FREDERICTON -- The New Brunswick Medical Society is calling on political parties to make health care the top priority of the provincial election campaign.

President Dr. Chris Goodyear said Tuesday that COVID-19 has highlighted the need for more spending in the health-care network.

"We're advocating for a different approach, but that's going to entail higher spending," he said in an interview. "We are in the middle of a global pandemic and that has shed a lot of light on the cracks in our health-care system."

For too long, New Brunswick's health system has remained stagnant and now is the time for tangible change to improve access to care, he said.

"Our approach is to work with the next government ... and sit down and discuss what health care is going to look like in the province of New Brunswick for the next 10 to 20 years," Goodyear said.

The COVID-19 pandemic has shown that government and health-care professionals can work together to respond to the needs of the public when faced with unprecedented challenges, he said.

Goodyear said New Brunswick's health system is suffering from a shortage of professionals and hospital beds, and has some of the longest wait times for surgery in the country.

More than 30,000 New Brunswickers are without a family doctor, he said. The province needs a centralized system that a health professional interested in working in New Brunswick can call to get all their questions answered, he added.

Goodyear said the medical society isn't taking sides in this election.

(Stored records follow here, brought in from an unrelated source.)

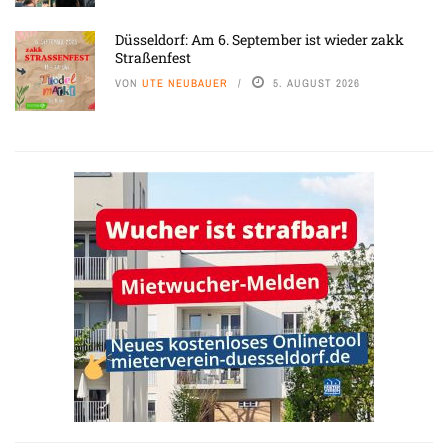
Düsseldorf: Am 6. September ist wieder zakk
Straßenfest
VON
UTE NEUBAUER
5. AUGUST 2026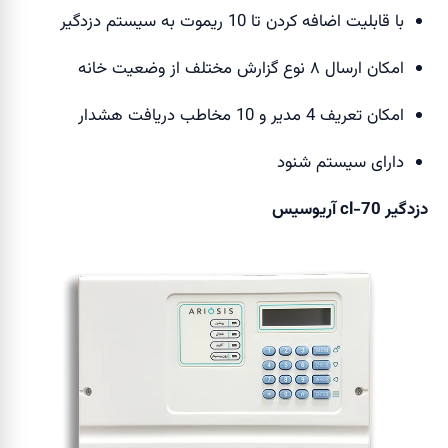
با قابلیت اضافه کردن تا 10 ریموت به سیستم دزدگیر
امکان ارسال ۸ نوع گزارش مختلف از وضعیت خانه
امکان تعریف 4 مدیر و 10 مخاطب دریافت هشدار
دارای سیستم شنود
دزدگیر cl-70 آریوسیس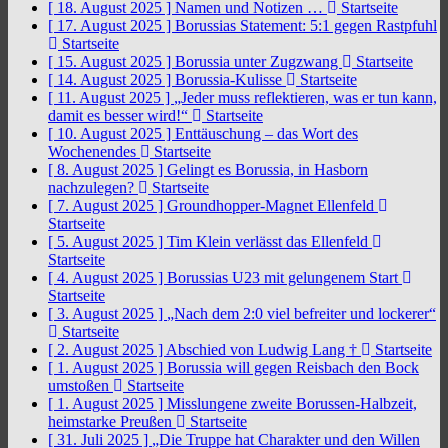
[ 18. August 2025 ]
Namen und Notizen …
Startseite
[ 17. August 2025 ]
Borussias Statement: 5:1 gegen Rastpfuhl
Startseite
[ 15. August 2025 ]
Borussia unter Zugzwang
Startseite
[ 14. August 2025 ]
Borussia-Kulisse
Startseite
[ 11. August 2025 ]
„Jeder muss reflektieren, was er tun kann,
damit es besser wird!“
Startseite
[ 10. August 2025 ]
Enttäuschung – das Wort des
Wochenendes
Startseite
[ 8. August 2025 ]
Gelingt es Borussia, in Hasborn
nachzulegen?
Startseite
[ 7. August 2025 ]
Groundhopper-Magnet Ellenfeld
Startseite
[ 5. August 2025 ]
Tim Klein verlässt das Ellenfeld
Startseite
[ 4. August 2025 ]
Borussias U23 mit gelungenem Start
Startseite
[ 3. August 2025 ]
„Nach dem 2:0 viel befreiter und lockerer“
Startseite
[ 2. August 2025 ]
Abschied von Ludwig Lang †
Startseite
[ 1. August 2025 ]
Borussia will gegen Reisbach den Bock
umstoßen
Startseite
[ 1. August 2025 ]
Misslungene zweite Borussen-Halbzeit,
heimstarke Preußen
Startseite
[ 31. Juli 2025 ]
„Die Truppe hat Charakter und den Willen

"We want to sit down with the next government of the province, along with other health-care professionals and really look at what the needs of New Brunswickers are going forward," he said.

Liberal Leader Kevin Vickers said Tuesday if his party is elected, he'll prevent health authorities from closing rural hospitals and rural emergency rooms.

"Our health-care system should make New Brunswickers feel more safe, not less safe," Vickers said outside the Sussex Health Centre, during a campaign stop in Sussex.

If the Progressive Conservatives under leader Blaine Higgs are re-elected, he warned, they'll bring back a plan to cut services.

"It won't just be emergency rooms," Vickers said. "It will be other cuts as well. Let's not forget that emergency rooms were just part of phase one of Higgs' plan to cut health care. There was a phase two he never revealed to New Brunswickers."

Former Tory deputy premier Robert Gauvin left the party in February to sit as an Independent in protest over health-care reforms that would have seen the nighttime closure of emergency rooms at some rural hospitals.

Higgs' government later scrapped the idea because of public backlash and gaps identified in the plan.

Gauvin, who is now running for the Liberals, said Tuesday he believes Higgs still wants to make the cuts. "He wanted this, and now he wants a majority," Gauvin said.

But Higgs has repeatedly said in recent weeks he won't cut emergency room services.

"There will be no closures of ERs in these hospitals," Higgs said Tuesday in Moncton. "We are looking at how we manage our health-care system, but there will be no closures of ERs."

"We will work with every community to understand how we can best utilize the hospitals that exist to deliver health care anywhere in this province," he said.

If re-elected, Higgs continued, his government would advance its 10-year housing plan and get more people off the waiting list for subsidized housing. He said his 2020 budget provided a $5.4-million increase to social assistance rates.

"Over the life of the agreement, we've set a target of eliminating 1,200 households from the waiting list for subsidized housing," Higgs told reporters. "By 2022, 151 new subsidized housing units will be created."

Meanwhile, the People's Alliance used its daily news conference to call for more support for people battling drug addictions.

"We know that helping people to overcome drug addiction is the key to a healthier individual, which benefits the entire community," candidate Michelle Conroy said in Miramichi.

"We need to help those who are drug-addicted so we can contain the crime happening in our area," she said.

Green Leader David Coon said Tuesday a Green government would ensure people living with disabilities are fully included in New Brunswick society.

"While we have successfully included children with disabilities into our school system, we fail to include people with disabilities in our broader society," he said.

A Green government would introduce a number of initiatives to help disabled people, he promised, such tabling a New Brunswick accessibility act.

The provincial election is set for Sept. 14.